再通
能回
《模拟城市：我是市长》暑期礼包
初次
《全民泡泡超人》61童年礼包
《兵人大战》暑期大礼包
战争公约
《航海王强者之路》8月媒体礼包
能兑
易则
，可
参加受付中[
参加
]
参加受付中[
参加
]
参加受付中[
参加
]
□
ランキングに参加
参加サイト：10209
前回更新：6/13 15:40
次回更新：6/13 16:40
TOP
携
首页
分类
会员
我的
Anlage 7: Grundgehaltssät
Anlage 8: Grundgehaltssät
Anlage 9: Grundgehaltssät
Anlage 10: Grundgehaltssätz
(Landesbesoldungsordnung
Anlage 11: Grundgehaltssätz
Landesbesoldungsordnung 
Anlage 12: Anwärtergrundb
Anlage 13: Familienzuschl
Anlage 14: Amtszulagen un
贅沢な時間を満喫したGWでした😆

□ □ □ □ □

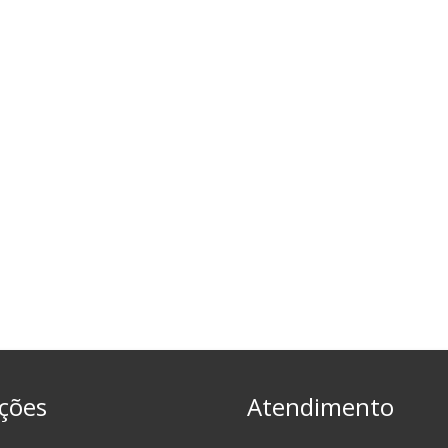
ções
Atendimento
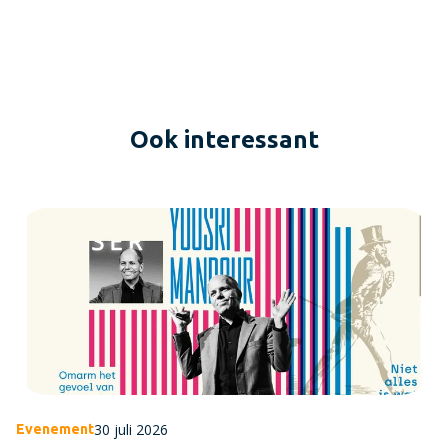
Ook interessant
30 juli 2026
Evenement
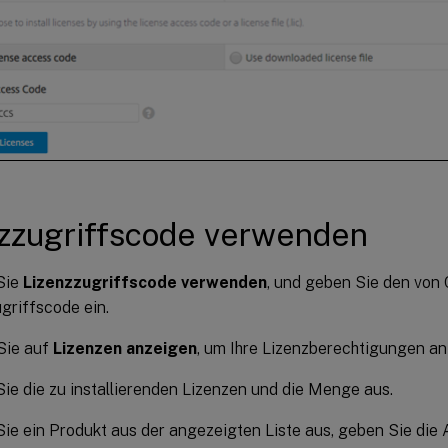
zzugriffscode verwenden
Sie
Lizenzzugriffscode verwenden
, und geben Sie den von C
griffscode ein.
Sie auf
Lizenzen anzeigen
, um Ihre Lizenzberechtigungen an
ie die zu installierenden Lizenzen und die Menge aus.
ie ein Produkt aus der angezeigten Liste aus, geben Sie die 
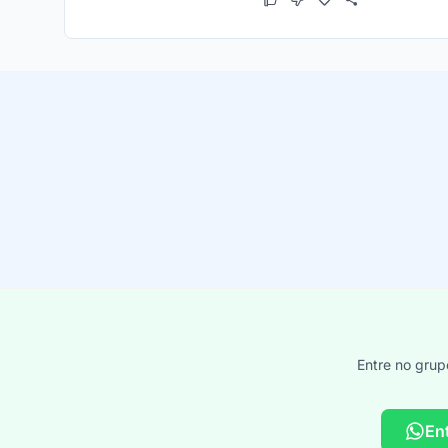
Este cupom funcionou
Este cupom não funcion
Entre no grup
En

□ □ □ □ □

Which of the lines in the material above contain "Grundgehaltssätz"? Copy each one out.

OUTPUT FOR THIS TASK:
Anlage 10: Grundgehaltssätz
Anlage 11: Grundgehaltssätz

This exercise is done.